Yes, but does it scale?
Scale is a journey that always leads to a distributed system. But we need to evolve an architecture when pressure, not philosophy, demands it.
You get the pleasure of designing the architecture of a new product. You do research, a lot of research. You find the perfect database, you figure out the architecture, and you host a meeting to make your proposal.
Your team hears you out, and they nod in agreement - you’ve done a good job.
But then someone unmutes and you hear a voice.
“Yes, but does it scale?”
That question, that dreaded question, has haunted me for the better part of my career. In meetings, in Slack threads, in RFCs, in interviews, in chats at the bar after work. I hear it with my morning coffee, and I half-expect my wife to ask me the same when I tell her about my day at home.
“Yes, but does it scale?”
Honestly, I don’t know that much about scale.

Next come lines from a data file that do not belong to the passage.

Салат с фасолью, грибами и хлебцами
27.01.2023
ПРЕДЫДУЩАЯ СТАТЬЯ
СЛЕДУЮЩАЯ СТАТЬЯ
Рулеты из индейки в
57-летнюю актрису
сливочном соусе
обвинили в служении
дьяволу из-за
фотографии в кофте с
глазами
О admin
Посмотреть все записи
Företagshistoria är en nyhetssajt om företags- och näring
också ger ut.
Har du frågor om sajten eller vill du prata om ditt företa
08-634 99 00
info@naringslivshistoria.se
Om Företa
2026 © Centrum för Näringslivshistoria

My credentials go as far as working on a couple of critical pieces of infrastructure during my time in media. One of them was the service that made the paywalling decisions for every request going through, the other was the central content gateway that fed data to multiple publishers.

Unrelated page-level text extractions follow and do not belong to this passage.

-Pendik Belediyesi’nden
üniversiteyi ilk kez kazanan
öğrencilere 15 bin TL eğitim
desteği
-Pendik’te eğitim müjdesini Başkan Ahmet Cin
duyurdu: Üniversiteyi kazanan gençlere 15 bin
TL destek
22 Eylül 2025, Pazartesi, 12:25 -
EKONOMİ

I was on-call at the time of the Queen’s passing, and I saw the lines in Graphana go up in real time.
But I haven’t worked at Netflix or Google. I don’t know what it’s like to be under a natural DDoS purely because of your scale. I haven’t had to implement my own storage mechanism because no off-the-shelf solution works for me.
The one thing I do know, though, is that this question rarely has a yes or no answer.
The Levels of Scale
The fact that something works today under its current environment doesn’t mean that it will work tomorrow when things change. Most often, when we discuss scalability, we focus on increased load and whether the current architecture can withstand it.
But an architecture is designed with a current level of scale in mind, and going above it is a matter of rearchitecting the entire system, not just changing one piece of it.
And a change in scale naturally leads us to create a distributed system.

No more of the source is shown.